EIA continues to expand its assessment of technically recoverable shale oil and shale natural gas resources around the world. The addition of four countries—Chad, Kazakhstan, Oman, and the United Arab Emirates (UAE)—to a previous assessment covering 42 countries has resulted in a 13% increase in the global assessed total resource estimate for shale oil and a 4% increase for shale gas.

A total of 26 formations within 11 basins were analyzed in these 4 countries. Although these formations contain significant volumes of technically recoverable resources, there is currently no shale exploration underway in any of the four countries, meaning the new assessed resources are not yet economically recoverable. The portions of these resources that become economically recoverable in the future will depend on crude oil and natural gas market prices, as well as the capital and operating costs and productivity within the countries. Each of the countries has an existing oil and natural gas industry with infrastructure connecting the basins to global markets. All current production of oil and natural gas in Chad, Kazakhstan, Oman, and the UAE is from non-continuous resources (from high-permeability formations).

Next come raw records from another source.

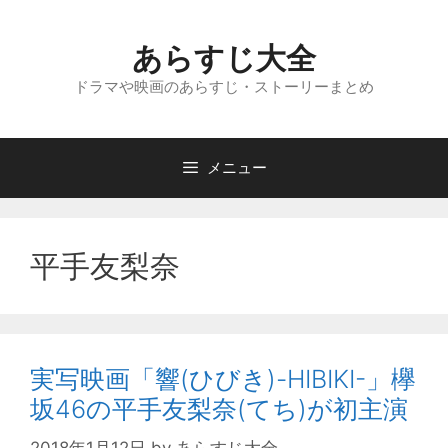
コ
ン
あらすじ大全
テ
ン
ドラマや映画のあらすじ・ストーリーまとめ
ツ
へ
ス
メニュー
キ
ッ
プ
平手友梨奈
実写映画「響(ひびき)-HIBIKI-」欅
坂46の平手友梨奈(てち)が初主演
2018年1月12日
by
あらすじ大全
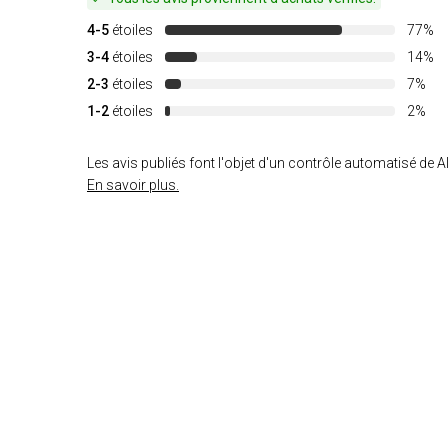
4-5
étoiles
77%
3-4
étoiles
14%
2-3
étoiles
7%
1-2
étoiles
2%
Les avis publiés font l'objet d'un contrôle automatisé de Al
En savoir plus.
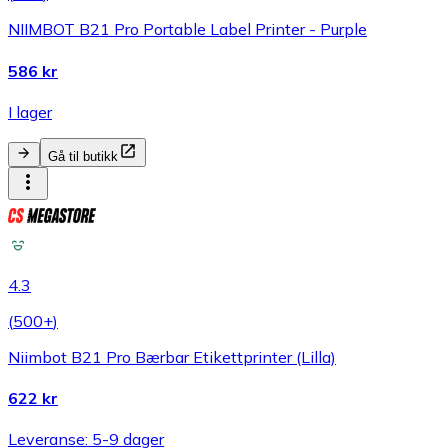
NIIMBOT B21 Pro Portable Label Printer - Purple
586 kr
I lager
Gå til butikk
4.3
(
500+
)
Niimbot B21 Pro Bærbar Etikettprinter (Lilla)
622 kr
Leveranse: 5-9 dager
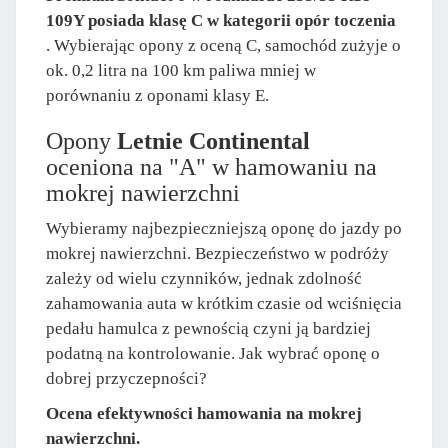
109Y posiada klasę C w kategorii opór toczenia
. Wybierając opony z oceną C, samochód zużyje o
ok. 0,2 litra na 100 km paliwa mniej w
porównaniu z oponami klasy E.
Opony
Letnie Continental
oceniona na "A" w hamowaniu na
mokrej nawierzchni
Wybieramy najbezpieczniejszą oponę do jazdy po
mokrej nawierzchni. Bezpieczeństwo w podróży
zależy od wielu czynników, jednak zdolność
zahamowania auta w krótkim czasie od wciśnięcia
pedału hamulca z pewnością czyni ją bardziej
podatną na kontrolowanie. Jak wybrać oponę o
dobrej przyczepności?
Ocena efektywności hamowania na mokrej
nawierzchni.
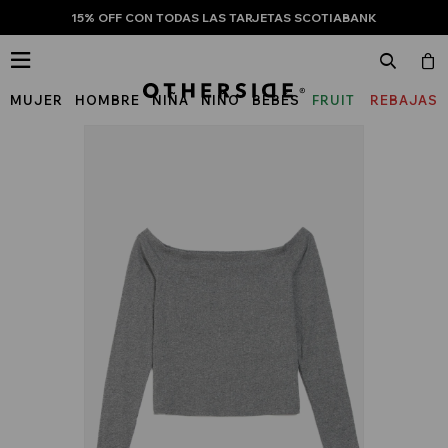
15% OFF CON TODAS LAS TARJETAS SCOTIABANK

MUJER
HOMBRE
NIÑA
NIÑO
BEBÉS
FRUIT
REBAJAS
OF
THE
LOOM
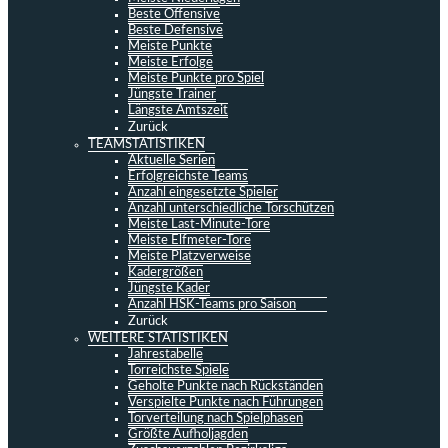
Beste Offensive
Beste Defensive
Meiste Punkte
Meiste Erfolge
Meiste Punkte pro Spiel
Jüngste Trainer
Längste Amtszeit
Zurück
TEAMSTATISTIKEN
Aktuelle Serien
Erfolgreichste Teams
Anzahl eingesetzte Spieler
Anzahl unterschiedliche Torschützen
Meiste Last-Minute-Tore
Meiste Elfmeter-Tore
Meiste Platzverweise
Kadergrößen
Jüngste Kader
Anzahl HSK-Teams pro Saison
Zurück
WEITERE STATISTIKEN
Jahrestabelle
Torreichste Spiele
Geholte Punkte nach Rückständen
Verspielte Punkte nach Führungen
Torverteilung nach Spielphasen
Größte Aufholjagden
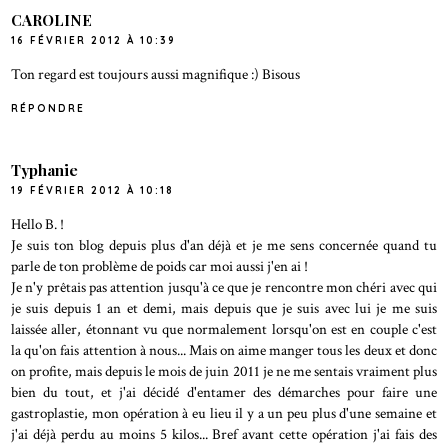
CAROLINE
16 FÉVRIER 2012 À 10:39
Ton regard est toujours aussi magnifique :) Bisous
RÉPONDRE
Typhanie
19 FÉVRIER 2012 À 10:18
Hello B. !
Je suis ton blog depuis plus d'an déjà et je me sens concernée quand tu
parle de ton problème de poids car moi aussi j'en ai !
Je n'y prêtais pas attention jusqu'à ce que je rencontre mon chéri avec qui
je suis depuis 1 an et demi, mais depuis que je suis avec lui je me suis
laissée aller, étonnant vu que normalement lorsqu'on est en couple c'est
la qu'on fais attention à nous... Mais on aime manger tous les deux et donc
on profite, mais depuis le mois de juin 2011 je ne me sentais vraiment plus
bien du tout, et j'ai décidé d'entamer des démarches pour faire une
gastroplastie, mon opération à eu lieu il y a un peu plus d'une semaine et
j'ai déjà perdu au moins 5 kilos... Bref avant cette opération j'ai fais des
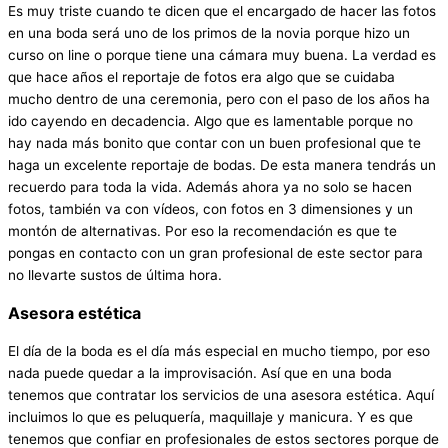
Es muy triste cuando te dicen que el encargado de hacer las fotos
en una boda será uno de los primos de la novia porque hizo un
curso on line o porque tiene una cámara muy buena. La verdad es
que hace años el reportaje de fotos era algo que se cuidaba
mucho dentro de una ceremonia, pero con el paso de los años ha
ido cayendo en decadencia. Algo que es lamentable porque no
hay nada más bonito que contar con un buen profesional que te
haga un excelente reportaje de bodas. De esta manera tendrás un
recuerdo para toda la vida. Además ahora ya no solo se hacen
fotos, también va con vídeos, con fotos en 3 dimensiones y un
montón de alternativas. Por eso la recomendación es que te
pongas en contacto con un gran profesional de este sector para
no llevarte sustos de última hora.
Asesora estética
El día de la boda es el día más especial en mucho tiempo, por eso
nada puede quedar a la improvisación. Así que en una boda
tenemos que contratar los servicios de una asesora estética. Aquí
incluimos lo que es peluquería, maquillaje y manicura. Y es que
tenemos que confiar en profesionales de estos sectores porque de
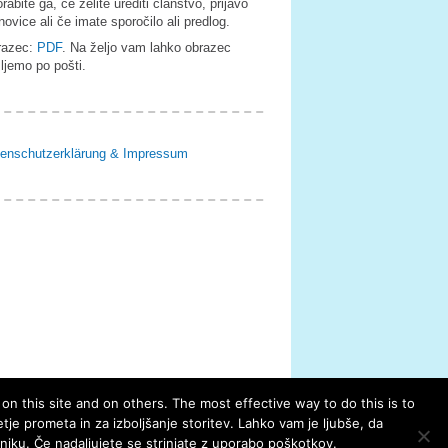
rabite ga, če želite urediti članstvo, prijavo
novice ali če imate sporočilo ali predlog.
razec:
PDF
. Na željo vam lahko obrazec
ljemo po pošti.
enschutzerklärung & Impressum
n this site and on others. The most effective way to do this is to
tje prometa in za izboljšanje storitev. Lahko vam je ljubše, da
niku. Če nadaljujete se strinjate z uporabo poškotkov.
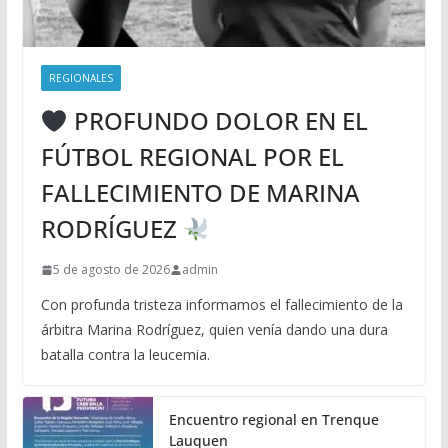
REGIONALES
PROFUNDO DOLOR EN EL
FÚTBOL REGIONAL POR EL
FALLECIMIENTO DE MARINA
RODRÍGUEZ
5 de agosto de 2026
admin
Con profunda tristeza informamos el fallecimiento de la
árbitra Marina Rodríguez, quien venía dando una dura
batalla contra la leucemia.
Encuentro regional en Trenque
Lauquen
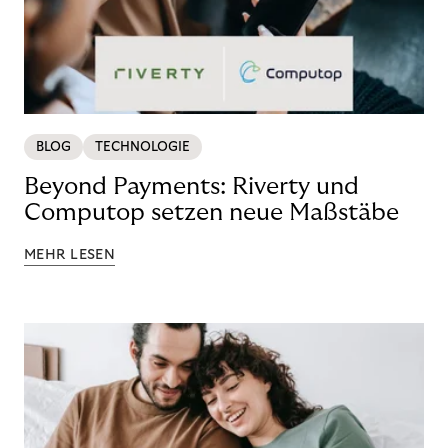
BLOG
TECHNOLOGIE
Beyond Payments: Riverty und
Computop setzen neue Maßstäbe
MEHR LESEN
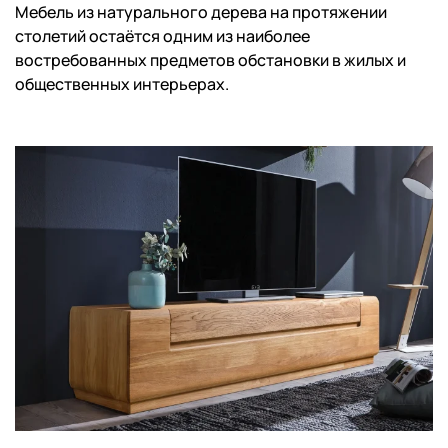
Мебель из натурального дерева на протяжении
столетий остаётся одним из наиболее
востребованных предметов обстановки в жилых и
общественных интерьерах.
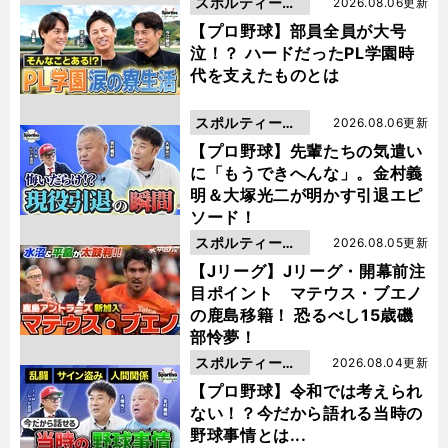
スポルティーバ
2026.08.06更新
動画
【プロ野球】部員全員が大号
泣！？ ハードだったPL学園時
代を支えたものとは
スポルティーバ
2026.08.06更新
動画
【プロ野球】先輩たちの気遣い
に「もうできへんな」。金村義
明＆大塚光二が明かす引退エピ
ソード！
スポルティーバ
2026.08.05更新
動画
【Jリーグ】Jリーグ・開幕前注
目ポイント マテウス・ブエノ
の鹿島移籍！ 恐るべし15歳磯
部怜夢！
スポルティーバ
2026.08.04更新
動画
【プロ野球】令和では考えられ
ない！？今だから語れる当時の
野球事情とは...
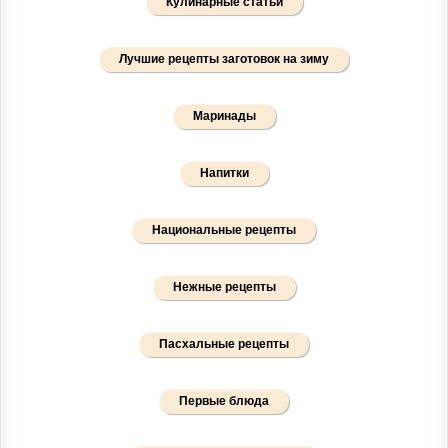
Кулинарные статьи
Лучшие рецепты заготовок на зиму
Маринады
Напитки
Национальные рецепты
Нежные рецепты
Пасхальные рецепты
Первые блюда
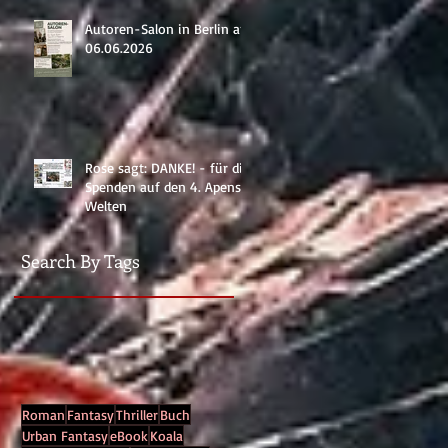
Autoren-Salon in Berlin am
g
06.06.2026
auf
Rose sagt: DANKE! - für die
...
Spenden auf den 4. Apenser
Welten
Search By Tags
er
älst
Roman
Fantasy
Thriller
Buch
Urban Fantasy
eBook
Koala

Chad's oil production was 78,000 barrels per day (b/d) in 2014, down 55% since 2005. Oil production accounts for a significant portion (27%) of Chad's gross domestic product and provides the majority (63%) of government revenues.

Kazakhstan's oil production increased by 24% to 1.7 million b/d from 2005 to 2014, while natural gas production increased 37% to 1.9 billion cubic feet per day (Bcf/d) over the same period. Kazakhstan is an exporter of light, sweet crude oil. About 16% of Kazakhstan's crude exports head east via pipeline to China. Kazakhstan's exports will likely increase in the coming years, as production begins at Kashagan and expands at Tengiz and Karachaganak. However, the rapid growth of oil production and exports will require an expansion of export capacity.

Oman increased oil production by 18% to 943,000 b/d and natural gas production by 32% to 2.8 Bcf/d from 2005 to 2014. Oman exports liquefied natural gas (LNG) but imports some volumes of natural gas by pipeline from Qatar via the UAE. Oman is currently developing tight gas from the country's Khazzan field, which will partially offset natural gas imports.

The United Arab Emirates increased oil production by 21% to 3.7 million b/d and its natural gas production by 18% to 5.6 Bcf/d from 2005 to 2014. The UAE is a net exporter of LNG but increasingly imports natural gas by pipeline from Qatar. The UAE's Shah sour gas project, which is in the process of reaching its full capacity of 0.5 Bcf/d, could lessen the UAE's import dependence in the short term, and the country is investing $35 billion to diversify its energy mix and reduce its dependence on natural gas imports.

The resource estimates of these four countries, in addition to the other countries previously assessed in the 2013 EIA/ARI report on shale resources around the world, indicate proved and unproved technically recoverable resources of 419 billion barrels of shale oil resources and 7,576 trillion cubic feet of shale gas resources within 46 countries, including the United States. However, only four countries (the United States, Canada, China, and Argentina) are currently producing oil and natural gas from these resources at commercial scale, with the United States alone providing 4.4 million b/d, or more than 90%, of global tight oil production and 42 Bcf/d, or more than 89%, of global shale natural gas production.